◆ Record set:
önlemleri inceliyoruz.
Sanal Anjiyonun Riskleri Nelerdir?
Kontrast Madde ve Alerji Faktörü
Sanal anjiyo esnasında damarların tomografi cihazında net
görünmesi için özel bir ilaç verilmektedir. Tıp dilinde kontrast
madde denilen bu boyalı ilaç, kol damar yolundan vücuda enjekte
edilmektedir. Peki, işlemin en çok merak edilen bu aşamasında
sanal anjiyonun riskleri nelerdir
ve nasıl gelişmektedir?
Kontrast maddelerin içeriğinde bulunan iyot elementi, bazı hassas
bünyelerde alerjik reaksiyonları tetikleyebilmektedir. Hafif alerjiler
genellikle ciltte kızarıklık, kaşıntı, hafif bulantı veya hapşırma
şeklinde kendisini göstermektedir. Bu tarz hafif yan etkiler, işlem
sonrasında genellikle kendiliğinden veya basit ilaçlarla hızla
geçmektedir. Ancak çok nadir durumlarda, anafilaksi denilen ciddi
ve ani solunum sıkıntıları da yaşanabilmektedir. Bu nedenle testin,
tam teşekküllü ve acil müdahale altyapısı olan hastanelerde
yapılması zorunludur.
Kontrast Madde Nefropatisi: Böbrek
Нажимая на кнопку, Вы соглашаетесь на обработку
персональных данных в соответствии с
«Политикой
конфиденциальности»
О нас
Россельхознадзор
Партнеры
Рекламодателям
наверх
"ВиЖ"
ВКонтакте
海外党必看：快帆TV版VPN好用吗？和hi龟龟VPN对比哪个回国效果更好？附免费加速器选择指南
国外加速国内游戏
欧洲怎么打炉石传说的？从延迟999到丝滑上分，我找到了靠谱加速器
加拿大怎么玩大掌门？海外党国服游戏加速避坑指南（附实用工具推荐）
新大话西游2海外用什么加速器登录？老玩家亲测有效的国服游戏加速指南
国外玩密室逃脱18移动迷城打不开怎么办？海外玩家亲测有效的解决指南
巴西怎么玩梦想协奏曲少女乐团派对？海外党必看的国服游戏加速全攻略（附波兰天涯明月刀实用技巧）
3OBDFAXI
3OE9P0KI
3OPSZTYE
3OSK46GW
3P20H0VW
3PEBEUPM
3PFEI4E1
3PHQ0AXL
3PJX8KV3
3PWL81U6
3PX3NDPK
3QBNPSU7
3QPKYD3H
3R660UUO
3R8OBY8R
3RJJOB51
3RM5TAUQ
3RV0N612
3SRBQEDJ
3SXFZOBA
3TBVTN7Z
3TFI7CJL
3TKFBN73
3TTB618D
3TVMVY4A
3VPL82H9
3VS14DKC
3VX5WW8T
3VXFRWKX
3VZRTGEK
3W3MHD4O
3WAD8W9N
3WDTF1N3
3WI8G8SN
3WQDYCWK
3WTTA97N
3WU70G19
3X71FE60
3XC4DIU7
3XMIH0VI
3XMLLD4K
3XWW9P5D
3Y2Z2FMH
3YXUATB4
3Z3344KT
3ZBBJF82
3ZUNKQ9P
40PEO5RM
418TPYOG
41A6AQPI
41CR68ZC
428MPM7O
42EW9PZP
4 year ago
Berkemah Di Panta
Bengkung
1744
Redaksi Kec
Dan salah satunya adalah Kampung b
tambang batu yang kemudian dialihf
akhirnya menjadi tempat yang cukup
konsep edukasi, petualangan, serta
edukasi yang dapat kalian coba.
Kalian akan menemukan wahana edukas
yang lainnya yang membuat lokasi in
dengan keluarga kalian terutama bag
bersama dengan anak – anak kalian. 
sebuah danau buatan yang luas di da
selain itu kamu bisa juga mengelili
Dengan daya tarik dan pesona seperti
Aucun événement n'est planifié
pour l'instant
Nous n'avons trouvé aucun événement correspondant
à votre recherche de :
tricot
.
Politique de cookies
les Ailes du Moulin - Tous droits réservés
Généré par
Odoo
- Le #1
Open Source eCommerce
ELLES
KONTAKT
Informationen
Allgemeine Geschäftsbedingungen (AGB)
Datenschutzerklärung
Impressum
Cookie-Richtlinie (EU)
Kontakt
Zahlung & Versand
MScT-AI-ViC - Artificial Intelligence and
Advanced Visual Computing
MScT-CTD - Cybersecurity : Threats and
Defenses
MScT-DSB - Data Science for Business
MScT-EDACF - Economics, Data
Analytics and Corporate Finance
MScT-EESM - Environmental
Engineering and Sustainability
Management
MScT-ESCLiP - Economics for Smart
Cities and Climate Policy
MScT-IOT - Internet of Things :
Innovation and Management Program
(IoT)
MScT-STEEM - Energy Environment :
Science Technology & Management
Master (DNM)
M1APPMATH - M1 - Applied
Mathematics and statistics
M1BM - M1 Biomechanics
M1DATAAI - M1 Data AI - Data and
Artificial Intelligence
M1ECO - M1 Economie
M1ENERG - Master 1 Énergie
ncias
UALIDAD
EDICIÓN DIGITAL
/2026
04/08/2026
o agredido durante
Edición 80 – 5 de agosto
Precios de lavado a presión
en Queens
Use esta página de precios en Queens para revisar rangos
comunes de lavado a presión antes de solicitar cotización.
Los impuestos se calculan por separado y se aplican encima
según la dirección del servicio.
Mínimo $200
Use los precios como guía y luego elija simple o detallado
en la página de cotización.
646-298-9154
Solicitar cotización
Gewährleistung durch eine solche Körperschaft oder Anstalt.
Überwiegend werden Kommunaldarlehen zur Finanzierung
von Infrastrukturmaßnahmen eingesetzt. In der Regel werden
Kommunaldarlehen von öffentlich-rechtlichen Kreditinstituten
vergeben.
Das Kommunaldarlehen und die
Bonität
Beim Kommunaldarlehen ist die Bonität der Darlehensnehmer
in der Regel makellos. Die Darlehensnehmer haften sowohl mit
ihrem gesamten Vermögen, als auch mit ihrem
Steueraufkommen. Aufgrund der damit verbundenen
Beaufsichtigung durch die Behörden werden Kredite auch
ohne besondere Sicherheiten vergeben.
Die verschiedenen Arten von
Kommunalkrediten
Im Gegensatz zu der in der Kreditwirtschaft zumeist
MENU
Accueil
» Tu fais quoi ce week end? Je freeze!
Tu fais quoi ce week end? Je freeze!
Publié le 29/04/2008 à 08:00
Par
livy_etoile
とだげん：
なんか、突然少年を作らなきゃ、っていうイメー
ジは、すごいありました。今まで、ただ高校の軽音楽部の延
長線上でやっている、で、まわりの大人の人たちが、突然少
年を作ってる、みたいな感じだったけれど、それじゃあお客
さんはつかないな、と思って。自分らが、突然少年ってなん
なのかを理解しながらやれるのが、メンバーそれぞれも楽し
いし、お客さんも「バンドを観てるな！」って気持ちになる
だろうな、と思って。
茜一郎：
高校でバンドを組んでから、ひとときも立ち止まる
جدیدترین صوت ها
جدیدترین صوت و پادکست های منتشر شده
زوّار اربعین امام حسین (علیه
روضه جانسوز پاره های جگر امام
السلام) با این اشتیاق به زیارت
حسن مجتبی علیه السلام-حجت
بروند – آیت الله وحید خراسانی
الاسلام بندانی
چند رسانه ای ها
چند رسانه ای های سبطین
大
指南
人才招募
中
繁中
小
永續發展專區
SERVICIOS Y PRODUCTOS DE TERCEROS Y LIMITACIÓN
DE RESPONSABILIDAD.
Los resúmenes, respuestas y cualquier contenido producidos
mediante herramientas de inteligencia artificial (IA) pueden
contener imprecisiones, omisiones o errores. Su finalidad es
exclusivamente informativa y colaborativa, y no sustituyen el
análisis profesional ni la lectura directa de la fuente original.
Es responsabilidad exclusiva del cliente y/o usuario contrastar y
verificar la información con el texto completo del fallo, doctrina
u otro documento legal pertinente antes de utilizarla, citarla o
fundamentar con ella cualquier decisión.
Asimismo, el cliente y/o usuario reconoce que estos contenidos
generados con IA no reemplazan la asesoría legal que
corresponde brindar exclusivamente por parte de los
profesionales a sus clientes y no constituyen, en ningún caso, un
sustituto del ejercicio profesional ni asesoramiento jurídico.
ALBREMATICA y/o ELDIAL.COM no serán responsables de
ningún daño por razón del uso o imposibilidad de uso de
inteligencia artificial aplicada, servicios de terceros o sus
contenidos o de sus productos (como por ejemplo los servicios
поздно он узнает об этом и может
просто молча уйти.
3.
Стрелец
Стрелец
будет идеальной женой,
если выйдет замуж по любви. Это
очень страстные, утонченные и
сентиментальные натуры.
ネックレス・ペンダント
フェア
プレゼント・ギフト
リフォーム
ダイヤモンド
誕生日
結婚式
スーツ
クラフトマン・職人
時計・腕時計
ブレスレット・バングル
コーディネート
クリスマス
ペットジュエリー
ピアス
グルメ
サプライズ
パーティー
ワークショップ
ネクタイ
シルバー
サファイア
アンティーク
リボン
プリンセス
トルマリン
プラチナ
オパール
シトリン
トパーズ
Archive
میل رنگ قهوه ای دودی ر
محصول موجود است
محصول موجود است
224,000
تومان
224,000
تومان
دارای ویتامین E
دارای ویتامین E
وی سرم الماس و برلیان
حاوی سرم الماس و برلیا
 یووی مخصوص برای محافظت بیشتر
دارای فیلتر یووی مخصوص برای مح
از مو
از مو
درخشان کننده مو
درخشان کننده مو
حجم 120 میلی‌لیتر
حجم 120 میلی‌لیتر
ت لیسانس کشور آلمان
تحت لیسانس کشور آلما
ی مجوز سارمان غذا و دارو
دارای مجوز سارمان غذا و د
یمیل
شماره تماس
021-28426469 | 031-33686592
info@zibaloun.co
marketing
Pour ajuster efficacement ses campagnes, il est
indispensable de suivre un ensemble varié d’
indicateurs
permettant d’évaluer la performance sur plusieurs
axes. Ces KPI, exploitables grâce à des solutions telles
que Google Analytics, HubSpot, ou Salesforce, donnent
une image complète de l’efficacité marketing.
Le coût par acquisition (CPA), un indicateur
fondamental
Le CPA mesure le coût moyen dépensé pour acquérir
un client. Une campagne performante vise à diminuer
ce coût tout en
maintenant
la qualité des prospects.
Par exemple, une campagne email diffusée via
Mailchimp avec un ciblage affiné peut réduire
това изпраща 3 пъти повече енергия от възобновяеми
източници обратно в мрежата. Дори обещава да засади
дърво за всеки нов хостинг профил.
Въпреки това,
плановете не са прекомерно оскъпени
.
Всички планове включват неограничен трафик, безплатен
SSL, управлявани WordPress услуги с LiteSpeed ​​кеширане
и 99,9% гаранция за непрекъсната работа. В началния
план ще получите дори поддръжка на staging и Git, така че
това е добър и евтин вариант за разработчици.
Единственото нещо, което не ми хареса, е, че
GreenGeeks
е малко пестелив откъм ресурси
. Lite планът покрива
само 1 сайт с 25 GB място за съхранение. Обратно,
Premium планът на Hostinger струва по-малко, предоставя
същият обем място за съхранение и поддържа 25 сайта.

◆ Work instruction: Return word for word the lines above from the line with "akhirnya menjadi tempat yang cukup" to the line with "Allgemeine Geschäftsbedingungen (AGB)", including both and leaving out all others.

◆ Exercise answer:
akhirnya menjadi tempat yang cukup
konsep edukasi, petualangan, serta
edukasi yang dapat kalian coba.
Kalian akan menemukan wahana edukas
yang lainnya yang membuat lokasi in
dengan keluarga kalian terutama bag
bersama dengan anak – anak kalian. 
sebuah danau buatan yang luas di da
selain itu kamu bisa juga mengelili
Dengan daya tarik dan pesona seperti
Aucun événement n'est planifié
pour l'instant
Nous n'avons trouvé aucun événement correspondant
à votre recherche de :
tricot
.
Politique de cookies
les Ailes du Moulin - Tous droits réservés
Généré par
Odoo
- Le #1
Open Source eCommerce
ELLES
KONTAKT
Informationen
Allgemeine Geschäftsbedingungen (AGB)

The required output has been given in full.